Julia Werntz and Daniel Wolf, when I read your dialogue -- one which
graces this forum with the views of two outstanding composers,
theorists, and music educators -- I'm tempted to say that a conclusion
that "simple ratios have a special 'recognizablility' cutting across
cultural lines" would not radically change the artistic issues.

Now, as in the 16th century when Vicentino's use of "unusual"
intervals was debated, we might have at least two viewpoints:

(1) "CLASSICISM": Art should imitate nature, and therefore
either small-integer JI or some tempered approximation
is the artistically most productive approach;

(2) "MANNERISM": Art should not merely imitate nature but
creatively distort it, defining its own reality of
coherence and pattern, and deliberately seeking out
something other than the "obvious" ratios.

By encouraging singers to learn to sing his fifthtones or enharmonic
dieses (around 128:125 or 1/31 octave), Vicentino was aware that he
was advocating a skill both novel and not so easy; he recommended his
_archicembalo_ or "superharpsichord" as a guide, and opponents
regarded such steps as "unnatural" for the human voice and ear.

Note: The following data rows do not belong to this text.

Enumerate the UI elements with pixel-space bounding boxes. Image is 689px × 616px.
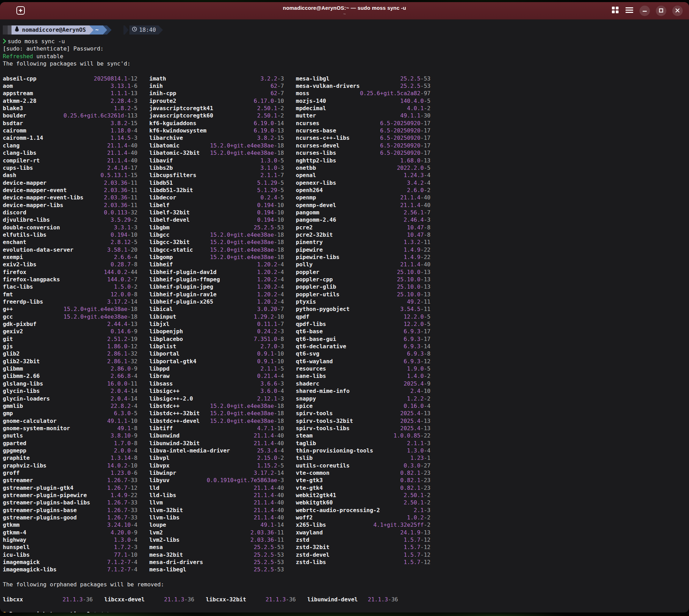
- package-version: 4.20.0-9: [111, 529, 137, 536]
- prompt-arrow-4: [158, 25, 163, 35]
- package-column-3: mesa-libgl25.2.5-53mesa-vulkan-drivers25…: [296, 75, 430, 573]
- window-title: nomadiccore@AerynOS:~ — sudo moss sync -…: [283, 5, 406, 11]
- package-name: taglib: [296, 440, 316, 447]
- package-version: 6.5-20250920-17: [380, 134, 431, 142]
- continue-answer[interactable]: no: [120, 610, 126, 613]
- package-name: pipewire: [296, 246, 323, 253]
- package-version: 1.3.0-5: [261, 157, 284, 164]
- package-row: gtkmm3.24.10-4: [3, 521, 137, 528]
- menu-icon: [626, 7, 633, 14]
- package-version: 6.9.3-17: [404, 328, 430, 335]
- package-row: icu-libs77.1-10: [3, 551, 137, 558]
- package-version: 10.47-8: [407, 231, 430, 238]
- package-row: inih62-7: [149, 82, 284, 90]
- package-row: graphviz-libs14.0.2-10: [3, 462, 137, 469]
- package-row: mesa25.2.5-53: [149, 543, 284, 551]
- package-name: firefox: [3, 268, 26, 276]
- package-row: uutils-coreutils0.3.0-27: [296, 462, 430, 469]
- package-name: qpdf-libs: [296, 320, 326, 328]
- package-version: 1.18.0-4: [111, 127, 137, 134]
- package-version: 25.10.0-13: [397, 276, 430, 283]
- package-name: libgbm: [149, 224, 170, 231]
- package-row: spice0.16.0-4: [296, 402, 430, 410]
- package-version: 6.19.0-13: [254, 127, 284, 134]
- package-version: 0.24.2-3: [257, 328, 284, 335]
- package-row: gnome-calculator49.1.1-10: [3, 417, 137, 425]
- package-version: 21.1.4-40: [400, 261, 430, 268]
- package-row: exiv2-libs0.28.7-8: [3, 261, 137, 268]
- package-row: vte-gtk30.82.1-23: [296, 477, 430, 484]
- package-version: 1.4.0-2: [407, 372, 430, 380]
- package-row: pangomm-2.462.46.4-3: [296, 216, 430, 223]
- package-name: pangomm-2.46: [296, 216, 336, 223]
- package-row: javascriptcoregtk412.50.1-2: [149, 105, 284, 112]
- package-name: qt6-declarative: [296, 343, 346, 350]
- package-version: 1.20.2-4: [257, 261, 284, 268]
- package-row: libsigc++-2.02.12.1-3: [149, 395, 284, 402]
- package-name: libva-intel-media-driver: [149, 447, 230, 454]
- continue-question: Do you wish to continue?: [9, 610, 90, 613]
- new-tab-button[interactable]: [16, 6, 25, 15]
- close-button[interactable]: [672, 6, 683, 16]
- titlebar[interactable]: nomadiccore@AerynOS:~ — sudo moss sync -…: [0, 2, 689, 20]
- package-version: 2.4-10: [410, 387, 430, 395]
- package-name: libcxx: [3, 596, 23, 603]
- package-name: boulder: [3, 112, 26, 119]
- package-name: ptyxis: [296, 298, 316, 305]
- maximize-icon: [659, 7, 663, 14]
- package-row: ncurses-libs6.5-20250920-17: [296, 149, 430, 157]
- package-name: inih-cpp: [149, 90, 176, 97]
- package-row: libportal-gtk40.9.1-10: [149, 358, 284, 365]
- prompt-arrow-1: [89, 25, 93, 35]
- package-name: x265-libs: [296, 521, 326, 528]
- continue-prompt[interactable]: ? Do you wish to continue? (y/n) › no: [3, 610, 686, 613]
- package-row: pcre210.47-8: [296, 224, 430, 231]
- package-row: mesa-libegl25.2.5-53: [149, 566, 284, 573]
- package-row: webkit2gtk412.50.1-2: [296, 492, 430, 499]
- package-row: libheif1.20.2-4: [149, 261, 284, 268]
- package-version: 21.1.4-40: [254, 499, 284, 506]
- package-row: libatomic15.2.0+git.e4ee38ae-18: [149, 142, 284, 149]
- package-name: libppd: [149, 365, 170, 372]
- tab-overview-button[interactable]: [611, 7, 619, 15]
- package-row: libgbm25.2.5-53: [149, 224, 284, 231]
- maximize-button[interactable]: [656, 6, 666, 16]
- package-version: 25.2.5-53: [254, 224, 284, 231]
- package-version: 2.66.8-4: [111, 372, 137, 380]
- package-row: gexiv20.14.6-9: [3, 328, 137, 335]
- package-row: poppler-cpp25.10.0-13: [296, 276, 430, 283]
- minimize-button[interactable]: [639, 6, 650, 16]
- package-row: cairomm1.18.0-4: [3, 127, 137, 134]
- package-row: elfutils-libs0.194-10: [3, 231, 137, 238]
- package-name: discord: [3, 209, 26, 216]
- package-name: dash: [3, 172, 16, 179]
- package-version: 15.2.0+git.e4ee38ae-18: [63, 313, 137, 320]
- package-name: openexr-libs: [296, 179, 336, 187]
- package-row: libelf-devel0.194-10: [149, 216, 284, 223]
- package-version: 3.3.1-3: [114, 224, 137, 231]
- package-row: pinentry1.3.2-11: [296, 238, 430, 246]
- package-version: 21.1.4-40: [400, 194, 430, 201]
- package-row: qt6-declarative6.9.3-14: [296, 343, 430, 350]
- package-version: 2.15.0-2: [257, 454, 284, 462]
- package-row: mesa-vulkan-drivers25.2.5-53: [296, 82, 430, 90]
- package-row: libsigc++3.6.0-4: [149, 387, 284, 395]
- package-version: 3.5.29-2: [111, 216, 137, 223]
- package-name: pcre2-32bit: [296, 231, 333, 238]
- package-version: 4.7.1-10: [257, 425, 284, 432]
- package-version: 2.0.4-14: [111, 387, 137, 395]
- package-row: woff21.0.2-2: [296, 514, 430, 521]
- package-row: sane-libs1.4.0-2: [296, 372, 430, 380]
- package-name: libbs2b: [149, 164, 173, 172]
- package-version: 0.3.0-27: [404, 462, 430, 469]
- package-version: 0.0.113-32: [104, 209, 137, 216]
- package-name: glibmm-2.66: [3, 372, 40, 380]
- package-row: device-mapper-event-libs2.03.36-11: [3, 194, 137, 201]
- package-version: 1.2.2-2: [407, 395, 430, 402]
- package-version: 144.0.2-7: [107, 276, 137, 283]
- orphan-heading: The following orphaned packages will be …: [3, 581, 686, 588]
- package-name: ncurses: [296, 120, 319, 127]
- package-row: aom3.13.1-6: [3, 82, 137, 90]
- menu-button[interactable]: [625, 7, 634, 15]
- package-version: 25.2.5-53: [254, 543, 284, 551]
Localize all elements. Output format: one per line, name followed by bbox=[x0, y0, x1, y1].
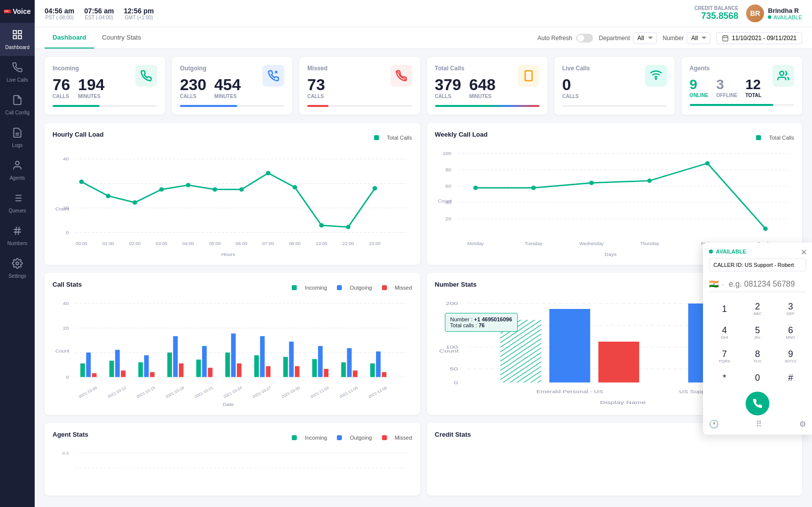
dialpad-key-star[interactable]: * bbox=[709, 369, 740, 387]
svg-text:200: 200 bbox=[445, 301, 458, 306]
dialpad-key-hash[interactable]: # bbox=[775, 369, 806, 387]
chart-title-weekly: Weekly Call Load bbox=[435, 131, 488, 138]
svg-rect-91 bbox=[86, 353, 91, 377]
sidebar-item-label-settings: Settings bbox=[8, 273, 26, 279]
chart-agent-stats: Agent Stats Incoming Outgoing Missed 0.3 bbox=[45, 423, 420, 496]
dialpad-close-button[interactable]: ✕ bbox=[801, 248, 807, 257]
stat-incoming: Incoming 76 CALLS 194 MINUTES bbox=[45, 57, 165, 115]
svg-text:2021-11-02: 2021-11-02 bbox=[310, 386, 330, 399]
auto-refresh: Auto Refresh bbox=[538, 34, 593, 43]
queues-icon bbox=[12, 193, 23, 206]
status-dot bbox=[768, 15, 771, 19]
department-label: Department bbox=[599, 35, 630, 42]
recent-calls-icon[interactable]: 🕐 bbox=[709, 419, 719, 429]
phone-input[interactable] bbox=[729, 280, 812, 289]
stat-icon-missed bbox=[390, 65, 412, 87]
sidebar-item-agents[interactable]: Agents bbox=[0, 154, 35, 187]
timezone-pst: 04:56 am PST (-08:00) bbox=[45, 7, 74, 20]
dialpad-icon[interactable]: ⠿ bbox=[756, 419, 762, 429]
svg-rect-99 bbox=[167, 353, 172, 377]
avatar: BR bbox=[746, 4, 764, 22]
number-filter: Number All bbox=[663, 32, 711, 44]
stat-live: Live Calls 0 CALLS bbox=[554, 57, 675, 115]
svg-point-37 bbox=[186, 183, 190, 187]
svg-rect-101 bbox=[179, 363, 183, 377]
svg-text:00:00: 00:00 bbox=[76, 241, 87, 246]
chart-hourly: Hourly Call Load Total Calls Count bbox=[45, 123, 420, 265]
sidebar-item-live-calls[interactable]: Live Calls bbox=[0, 56, 35, 89]
user-badge[interactable]: BR Brindha R AVAILABLE bbox=[746, 4, 802, 22]
svg-rect-108 bbox=[254, 355, 259, 377]
svg-point-33 bbox=[79, 180, 84, 184]
svg-text:2021-11-05: 2021-11-05 bbox=[338, 386, 359, 399]
svg-text:Count: Count bbox=[55, 348, 69, 354]
settings-dialpad-icon[interactable]: ⚙ bbox=[799, 419, 806, 429]
dialpad-key-6[interactable]: 6MNO bbox=[775, 322, 806, 344]
svg-rect-112 bbox=[289, 342, 293, 377]
svg-rect-109 bbox=[260, 336, 265, 377]
department-filter: Department All bbox=[599, 32, 657, 44]
department-select[interactable]: All bbox=[633, 32, 657, 44]
svg-point-43 bbox=[346, 225, 350, 229]
sidebar-item-label-logs: Logs bbox=[12, 143, 23, 148]
svg-text:Tuesday: Tuesday bbox=[525, 241, 542, 246]
svg-point-23 bbox=[655, 78, 656, 79]
nav-controls: Auto Refresh Department All Number All 1 bbox=[538, 32, 802, 44]
auto-refresh-label: Auto Refresh bbox=[538, 35, 572, 42]
svg-rect-97 bbox=[144, 355, 149, 377]
dialpad-footer: 🕐 ⠿ ⚙ bbox=[709, 419, 806, 429]
svg-rect-113 bbox=[295, 366, 299, 377]
sidebar-item-call-config[interactable]: Call Config bbox=[0, 89, 35, 121]
sidebar-item-label-queues: Queues bbox=[8, 208, 26, 213]
dialpad-key-9[interactable]: 9WXYZ bbox=[775, 346, 806, 367]
svg-text:2021-10-27: 2021-10-27 bbox=[252, 386, 272, 399]
svg-point-71 bbox=[589, 181, 594, 185]
sidebar-item-dashboard[interactable]: Dashboard bbox=[0, 23, 35, 56]
dialpad-key-3[interactable]: 3DEF bbox=[775, 298, 806, 320]
auto-refresh-toggle[interactable] bbox=[576, 34, 593, 43]
svg-rect-116 bbox=[324, 369, 328, 377]
dialpad-key-5[interactable]: 5JKL bbox=[742, 322, 773, 344]
stat-icon-incoming bbox=[135, 65, 157, 87]
svg-text:40: 40 bbox=[63, 301, 69, 306]
svg-rect-103 bbox=[202, 346, 207, 377]
legend-weekly: Total Calls bbox=[756, 135, 794, 141]
caller-id-select[interactable]: CALLER ID: US Support - Robert bbox=[709, 258, 806, 271]
date-range[interactable]: 11/10/2021 - 09/11/2021 bbox=[716, 32, 802, 44]
agents-icon bbox=[12, 160, 23, 173]
tab-dashboard[interactable]: Dashboard bbox=[45, 27, 94, 49]
number-select[interactable]: All bbox=[687, 32, 710, 44]
stats-row: Incoming 76 CALLS 194 MINUTES bbox=[35, 49, 812, 123]
tab-country-stats[interactable]: Country Stats bbox=[94, 27, 149, 49]
sidebar-item-label-callconfig: Call Config bbox=[5, 110, 30, 115]
svg-point-8 bbox=[15, 161, 19, 165]
svg-text:Hours: Hours bbox=[221, 252, 235, 257]
flag-icon: 🇮🇳 bbox=[709, 279, 719, 289]
sidebar-item-logs[interactable]: Logs bbox=[0, 121, 35, 154]
dialpad-key-7[interactable]: 7PQRS bbox=[709, 346, 740, 367]
weekly-chart-area: Count 100 80 60 40 20 Monday bbox=[435, 148, 795, 257]
credit-stats-chart-area bbox=[435, 448, 795, 488]
dialpad-status: AVAILABLE bbox=[709, 249, 806, 254]
settings-icon bbox=[12, 258, 23, 271]
user-info: Brindha R AVAILABLE bbox=[768, 7, 802, 20]
sidebar-item-numbers[interactable]: Numbers bbox=[0, 219, 35, 252]
svg-point-40 bbox=[266, 171, 271, 175]
call-button[interactable] bbox=[746, 392, 769, 415]
svg-rect-110 bbox=[266, 366, 271, 377]
dialpad-key-2[interactable]: 2ABC bbox=[742, 298, 773, 320]
svg-point-42 bbox=[319, 223, 324, 228]
sidebar-item-queues[interactable]: Queues bbox=[0, 187, 35, 219]
main-content: 04:56 am PST (-08:00) 07:56 am EST (-04:… bbox=[35, 0, 812, 507]
sidebar-item-label-dashboard: Dashboard bbox=[5, 45, 30, 50]
dialpad-key-0[interactable]: 0 bbox=[742, 369, 773, 387]
svg-text:13:00: 13:00 bbox=[316, 241, 327, 246]
charts-row-1: Hourly Call Load Total Calls Count bbox=[35, 123, 812, 273]
dialpad-key-1[interactable]: 1 bbox=[709, 298, 740, 320]
sidebar-item-settings[interactable]: Settings bbox=[0, 252, 35, 285]
label-est: EST (-04:00) bbox=[85, 15, 113, 20]
dialpad-key-4[interactable]: 4GHI bbox=[709, 322, 740, 344]
svg-text:40: 40 bbox=[445, 200, 451, 205]
svg-text:50: 50 bbox=[449, 366, 458, 372]
dialpad-key-8[interactable]: 8TUV bbox=[742, 346, 773, 367]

Is it really that important whether 16th-century Italian singers found
it easier to sing fifths than fifthtones as a result of nature or
stylistic nurture? Vicentino considered the new artistic possibilities
worth the effort, and maybe that's the main question.

With music, as with natural languages, I would consider variability
and choice to be the most important factors, and the differences of
view on concord/discord among members of this List could serve as an
example.

If someone decides, "I want to tune a third to an integer ratio of
n:m, or to a ratio of x cents," there are two possibilities. Either it
is an established interval size in some world music(s), or it is a new
choice. Either way, it is a legitimate part of the continuum.

The question of how an interval _should_ be tuned, a sonority
selected, or a composition organized, is one of style. To affirm the
elements of pluralism and choice is not to exclude any music, but
instead to affirm the continuum which leaves room for all the styles
and cultural traditions celebrated on this List.

Most respectfully,

Margo Schulter
mschulter@value.net

🔗Paul Erlich <paul@stretch-music.com>

6/10/2001 2:29:02 PM

--- In tuning@y..., mschulter <MSCHULTER@V...> wrote:

> Boethius says that consonance results from multiplex (n:1) or
> superparticular (n+1:n) ratios: 2:1, 3:1, 4:1, 3:2, 4:3.

Monz, this seems to contradict what you just said about Boethius. When I say organum
was 3-limit, I mean that the _vertical sonorities_ were ratios using odd numbers no
higher than 3. So it seems Boethius's theory accords well with this view, if something like
organum existed in his day. If not, I would still claim that the extant music was
influencing Boethius's theories, and not the other way around (though I would be happy
to be proved wrong on that). But in either case, it seems clear that Boethius was _not_
proposing anything like a 5-limit standard of consonance -- right?